“What is a theatre without an audience?”

Set somewhat curiously in Victorian London*, the film sets two Dickensian (I couldn’t help but think of Oliver Twist) gangs against one another: Peachum and his beggars, and Mack and his thieves. Peachum profits off the poor while Mack imitates and inverts bourgeois respectability. By the film’s close, both end up in a bank and capitalism is equated with criminality. Simultaneously, the masses (quite literally thousands of beggars) take to the streets in protest, representing a proletarian uprising. The proletarians are pitted against the capitalists, and Brecht and Weill’s audiences are left questioning their own statuses: typically bourgeoisie, they were closer to the corrupt bankers than the revolting proles. This jab at the bourgeoise theatre-going audience thus reflects Brecht’s Marxist inclinations and Weill’s own “evolution” from “conventional young classical composer to an unashamed, if still idealistic, composer for the commercial stage” (Rockwell, 51).
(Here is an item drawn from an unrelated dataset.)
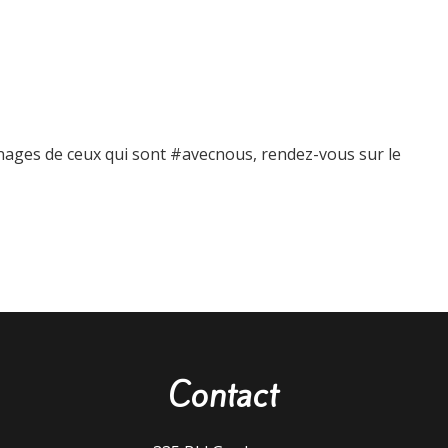
gnages de ceux qui sont #avecnous, rendez-vous sur le
Contact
The film’s songs are sung not by its capitalistic symbols but by the people: the busker-narrator, and the prostitute Jenny. The songs are mostly simple in form, repetitive in structure, and stylistically indebted to jazz. They are accessible and consumable. (As we discussed in class last week, even if its lyrics are foreign or complex, a melody such as that of Ballad Of Mack The Knife is hummable). A quote that really struck me from the film comes from Mack, after hearing Polly sing at their wedding. After his criminal-employees describe her singing as “nice”, Mack declares: “It wasn’t ‘nice’, you idiots! It’s not nice, it’s art.” (time stamp – 38:56). I assumed that this, again, was a jab at the bourgeois theatre-going audience. Mack, the small-time capitalist, attempts to possess the music as his own, as “art”. However, his less powerful subjects also react to the music. To them, it is merely a “nice” popular song. I thought this moment of the film corresponded well with the Hailey reading, in which Klaus Pringsheim writes: “music is divorced from life and separated from the people: that is what music has come to at the close of its bourgeois era” (Hailey, 26). In setting side-by-side the reactions of Mack and his subjects, Brecht (or Pabst), as I interpreted it, was criticising the over-intellectualisation of music. The fact that both audiences responded to the music in such a way instead fulfils Brecht and Weill’s desire of reaching a broader audience. After all, “What is a theatre without an audience?” (Hailey, 27).

*I’m also intrigued by what people made of the film’s setting. Why London rather than Berlin?